Schwere Gefechte bei Donezk in der Ostukraine

Berichten zufolge brachen am Donnerstagabend Kämpfe um das Dorf Pesky westlich des ehemaligen Flughafens Donezk aus. Die Separatisten haben bereits über jahrelang umstrittene Positionen berichtet. Diese Berichte können jedoch nicht unabhängig überprüft werden.

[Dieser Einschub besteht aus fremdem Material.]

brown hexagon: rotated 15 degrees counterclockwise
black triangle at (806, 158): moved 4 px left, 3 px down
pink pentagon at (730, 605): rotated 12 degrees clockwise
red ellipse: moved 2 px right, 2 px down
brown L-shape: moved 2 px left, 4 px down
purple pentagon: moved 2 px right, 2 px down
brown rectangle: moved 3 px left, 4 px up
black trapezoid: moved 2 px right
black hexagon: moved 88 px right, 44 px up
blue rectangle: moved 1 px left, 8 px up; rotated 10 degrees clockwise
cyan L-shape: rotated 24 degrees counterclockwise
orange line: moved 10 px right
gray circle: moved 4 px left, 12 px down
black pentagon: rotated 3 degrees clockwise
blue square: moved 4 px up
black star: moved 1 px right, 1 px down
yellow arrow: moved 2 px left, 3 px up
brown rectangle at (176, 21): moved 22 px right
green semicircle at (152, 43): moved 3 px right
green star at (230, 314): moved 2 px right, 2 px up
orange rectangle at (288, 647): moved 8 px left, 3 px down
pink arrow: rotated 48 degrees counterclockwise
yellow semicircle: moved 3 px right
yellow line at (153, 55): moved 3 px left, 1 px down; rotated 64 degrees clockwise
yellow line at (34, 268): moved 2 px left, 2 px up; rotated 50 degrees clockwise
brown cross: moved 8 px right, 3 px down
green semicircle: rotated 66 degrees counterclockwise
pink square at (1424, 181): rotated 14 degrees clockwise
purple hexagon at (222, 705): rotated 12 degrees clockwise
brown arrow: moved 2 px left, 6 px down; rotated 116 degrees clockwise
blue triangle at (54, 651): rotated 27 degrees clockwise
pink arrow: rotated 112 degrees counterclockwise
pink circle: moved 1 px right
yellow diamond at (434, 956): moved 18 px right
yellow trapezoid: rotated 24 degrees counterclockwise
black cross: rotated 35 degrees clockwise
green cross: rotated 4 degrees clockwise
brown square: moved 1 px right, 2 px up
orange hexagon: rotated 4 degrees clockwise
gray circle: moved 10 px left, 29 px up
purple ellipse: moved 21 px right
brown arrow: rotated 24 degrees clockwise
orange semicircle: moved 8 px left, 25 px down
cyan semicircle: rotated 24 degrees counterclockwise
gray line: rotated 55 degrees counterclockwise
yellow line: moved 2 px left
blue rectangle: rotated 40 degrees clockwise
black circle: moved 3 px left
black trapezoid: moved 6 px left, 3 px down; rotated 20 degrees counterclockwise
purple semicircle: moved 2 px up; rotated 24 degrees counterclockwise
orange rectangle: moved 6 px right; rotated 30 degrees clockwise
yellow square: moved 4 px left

Ukrainischen Quellen zufolge sind die südwestlich von Donezk gelegenen Städte Marjinka und Krasnohorivka kürzlich schwer beschossen worden. Außerdem wurde das Stadtzentrum von Avdiivka bombardiert. Die Bemühungen scheinen zu funktionieren, um Donezk zu entlasten. Zuletzt wurde die Industriestadt mehrfach von ukrainischer Artillerie beschossen.

Russische Streitkräfte versuchen auch weiterhin, den Verteidigungsring um die Region Slowjansk-Kramatorsk in der Region Donezk zu sprengen. Nach Angaben des Generalstabs gehen die Kämpfe im Südosten des Verkehrsknotenpunkts Bakhmut weiter.

Gleichzeitig setzte Russland seine Raketenangriffe auf ukrainische Großstädte in anderen Regionen fort. Vier Raketen trafen in der Nacht die Stadt Charkiw im Norden. Im Süden war das Regionalzentrum Mykolajiw erneut Ziel russischer Angriffe. Dort wurden nach vorläufigen Angaben mehrere Häuser beschädigt, es gab aber keine Toten oder Verletzten.

Ukrainischen Quellen zufolge wurden bei einem Angriff russischer Artillerie auf die Stadt Torizk acht Menschen getötet und vier weitere verletzt. Gouverneur Pavlo Kirilenko sagte auf Telegram, dass der Bombenanschlag eine Haltestelle des öffentlichen Verkehrs getroffen habe. Unter den Verwundeten waren drei Kinder. Drei Zivilisten wurden auch in den Städten Bakhmut, Marginka und Shevchenko getötet.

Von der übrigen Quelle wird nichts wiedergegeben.